Harmony Healthcare Blog

Medicare Denied Claims – How the Appeal Letter Can Make Or Break You

Posted by The Harmony Team on Tue, Jul 15, 2014

Many facilities believe they can relax due to the announcement that the Recovery Auditor Contractors (RACs) are taking a temporary break.  Unfortunately, this is not the case, as facilities can still fall prey to audits by Medicare Administrative Contactor (MACs), Zone Program Integrity Contractor (ZPICs), and Comprehensive Error Rate Testing (CERT) audits.  It is imperative that facilities continue to be vigilant in their efforts to monitor for Additional Development Requests (ADRs) and promptly address any received. 

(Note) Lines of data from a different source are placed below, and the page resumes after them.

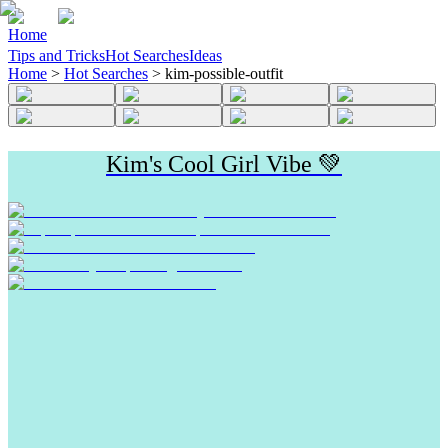
Home
Tips and Tricks
Hot Searches
Ideas
Home
>
Hot Searches
>
kim-possible-outfit
Kim's Cool Girl Vibe 💚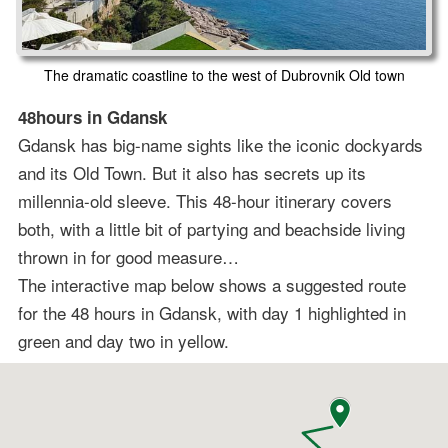
The dramatic coastline to the west of Dubrovnik Old town
48hours in Gdansk
Gdansk has big-name sights like the iconic dockyards
and its Old Town. But it also has secrets up its
millennia-old sleeve. This 48-hour itinerary covers
both, with a little bit of partying and beachside living
thrown in for good measure…
The interactive map below shows a suggested route
for the 48 hours in Gdansk, with day 1 highlighted in
green and day two in yellow.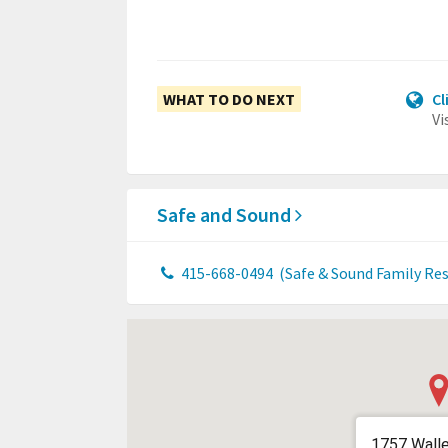
WHAT TO DO NEXT
Cl
Vi
Safe and Sound
415-668-0494
(Safe & Sound Family Re
1757 Walle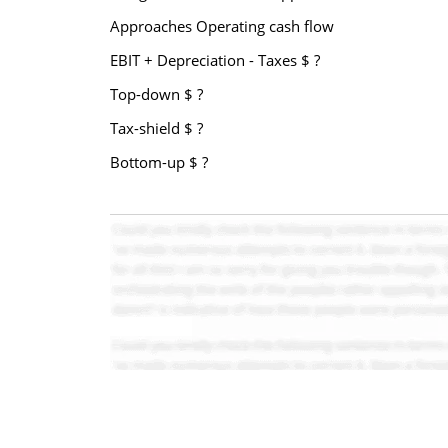
Approaches Operating cash flow
EBIT + Depreciation - Taxes $ ?
Top-down $ ?
Tax-shield $ ?
Bottom-up $ ?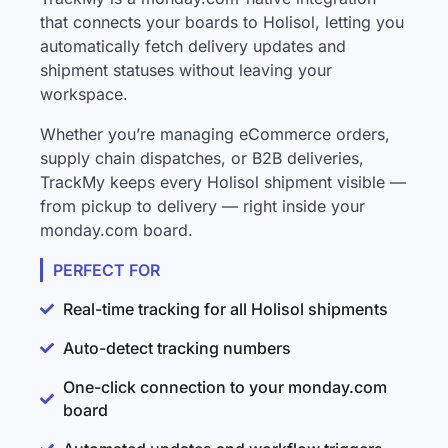
that connects your boards to Holisol, letting you
automatically fetch delivery updates and
shipment statuses without leaving your
workspace.
Whether you’re managing eCommerce orders,
supply chain dispatches, or B2B deliveries,
TrackMy keeps every Holisol shipment visible —
from pickup to delivery — right inside your
monday.com board.
PERFECT FOR
Real-time tracking for all Holisol shipments
Auto-detect tracking numbers
One-click connection to your monday.com
board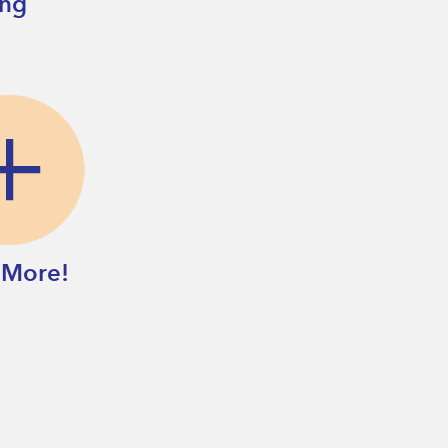
ing
 More!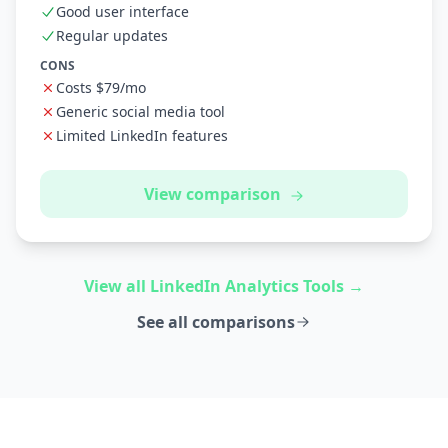
Good user interface
Regular updates
CONS
Costs $79/mo
Generic social media tool
Limited LinkedIn features
View comparison
View all LinkedIn Analytics Tools →
See all comparisons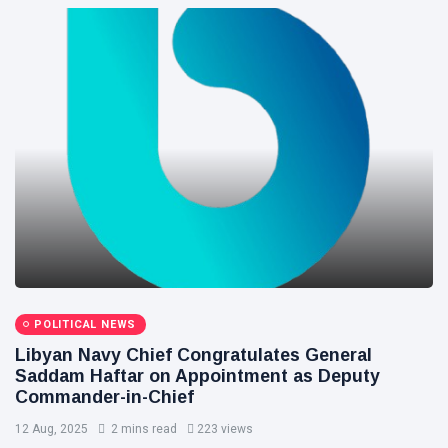
POLITICAL NEWS
Libyan Navy Chief Congratulates General
Saddam Haftar on Appointment as Deputy
Commander-in-Chief
12 Aug, 2025
2 mins read
223 views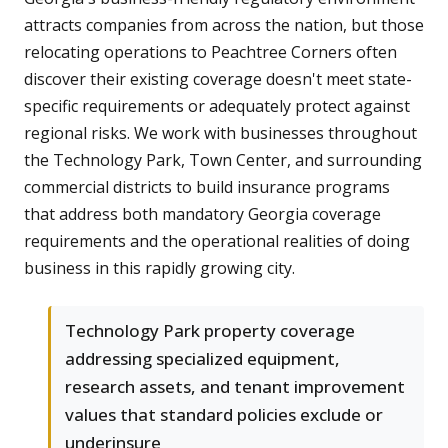
attracts companies from across the nation, but those
relocating operations to Peachtree Corners often
discover their existing coverage doesn't meet state-
specific requirements or adequately protect against
regional risks. We work with businesses throughout
the Technology Park, Town Center, and surrounding
commercial districts to build insurance programs
that address both mandatory Georgia coverage
requirements and the operational realities of doing
business in this rapidly growing city.
Technology Park property coverage
addressing specialized equipment,
research assets, and tenant improvement
values that standard policies exclude or
underinsure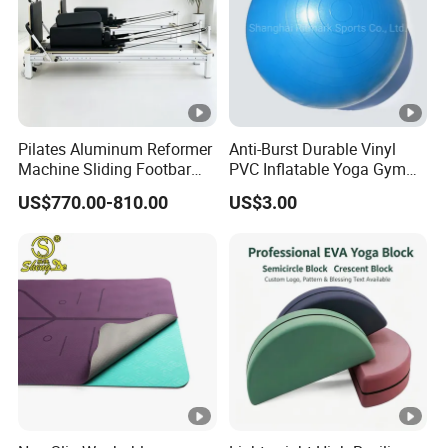
Pilates Aluminum Reformer
Anti-Burst Durable Vinyl
Machine Sliding Footbar
PVC Inflatable Yoga Gym
Pilates Equipment Core
Fitness Ball Swiss Ball
US$770.00-810.00
US$3.00
Workout Training for Home
Gym Studio Supplier
Manufacturer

Part of the ADR and appeal process should be the inclusion of an appeal letter, also known as a justification letter or what Harmony refers to as the Proper Reimbursement Explanation Paper (PREP).  This is an additional document written by the facility explaining the skilled care provided to the patient.  Although some facilities choose not to send one until they need to appeal a denied claim, Harmony (HHI) recommends also including the PREP at the ADR level.  This letter presents an opportunity to describe and justify the skilled services that could only be provided in the skilled nursing facility as well as the RUG score billed.  A well-crafted PREP can guide the intermediary through the thought process of the staff, act as a roadmap for navigating the medical record and persuade the reviewer that the services were indeed skilled and medically necessary.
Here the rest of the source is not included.